Peigner ses fiers cheveux avec l’arête des
Poissons qu’on lui offrit crus dans un paroxysme
De dévouement ! S’aimer sans serments, ni rabais.
Oui, vivre pur d’habitudes et de programmes,
Pacageant mes milieux, à travers et à tort,
Choyant comme un beau chat ma chère petite âme,
N’arriver qu’ivre-mort de Moi-même à la mort !
Oui, par delà nos arts, par delà nos époques
Et nos hérédités, tes îles de candeur,
Inconscience ! Et elle, au seuil, là, qui se moque
De mes regards en arrière, et fait : n’aie pas peur.
Que non, je n’ai plus peur ; je rechois en enfance ;
Mon bateau de fleurs est prêt, j’y veux rêver à
L’ombre de tes maternelles protubérances,
En t’offrant le miroir de mes et cætera...
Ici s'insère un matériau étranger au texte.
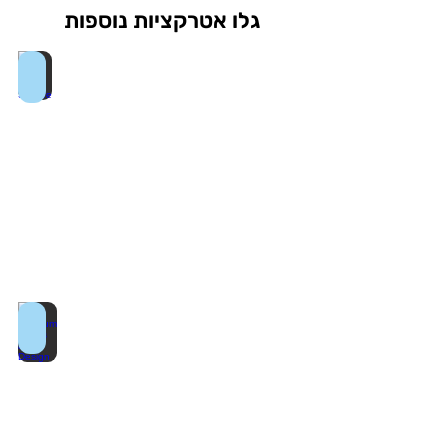
גלו אטרקציות נוספות
One Times Square
Museum of Arts and Design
Ah ! la Lune, la Lune m’obsède...
Croyez-vous qu’il y ait un remède ?
Morte ? Se peut-il pas qu’elle dorme
Grise de cosmiques chloroformes ?
Rosace en tombale efflorescence
De la Basilique du Silence,
Tu persistes dans ton attitude,
Quand je suffoque de solitude !
Oui, oui, tu as la gorge bien faite ;
Mais, si jamais je ne m’y allaite ?...
Encore un soir, et mes berquinades
S’en iront rire à la débandade,
Traitant mon platonisme si digne
D’extase de pêcheur à la ligne !
Salve Régina des Lis ! reine,
Je te veux percer de mes phalènes !
Je veux baiser ta patène triste,
Plat veuf du chef de Saint Jean Baptiste !
Je veux trouver un lied ! qui te touche
À te faire émigrer vers ma bouche !
— Mais, même plus de rimes à Lune...
Ah ! quelle regrettable lacune !
Litanies des derniers quartiers de Lune
Eucharistie
De l’Arcadie,
Qui fais de l’œil
Aux cœurs en deuil,
Ciel des idylles
Qu’on veut stériles,
Fonts baptismaux
Des blancs pierrots.
Dernier ciboire
De notre Histoire,
Vortex-nombril
Du Tout-Nihil,
Miroir et Bible
Des Impassibles,
Hôtel garni
De l’infini,
Sphinx et Joconde
Des défunts mondes,
Ô Chanaan
Du bon néant,
Néant, la Mecque
Des bibliothèques,
Léthé, Lotos,
Exaudi nos !
Hélas ! des Lunes, des Lunes,
Sur un petit air en bonne fortune...
Hélas ! de choses en choses
Sur la criarde corde des virtuoses !...
Hélas ! agacer d’un lys
La violette d’Isis !...
Hélas ! m’esquinter, sans trêve, encore,
Mon encéphale anomaliflore
En floraison de chair par guirlandes d’ennuis !
Ô Mort, et puis ?
Mais ! j’ai peur de la vie
Comme d’un mariage !
Oh ! vrai, je n’ai pas l’âge
Pour ce beau mariage !...
Oh ! j’ai été frappé de cette vie à moi,
L’autre dimanche, m’en allant par une plaine !
Oh ! laissez-moi seulement reprendre haleine,
Et vous aurez un livre enfin de bonne foi.
En attendant, ayez pitié de ma misère !
Que je vous sois à tous un être bienvenu !
Et que je sois absous pour mon âme sincère,
Comme le fut Phryné pour son sincère nu.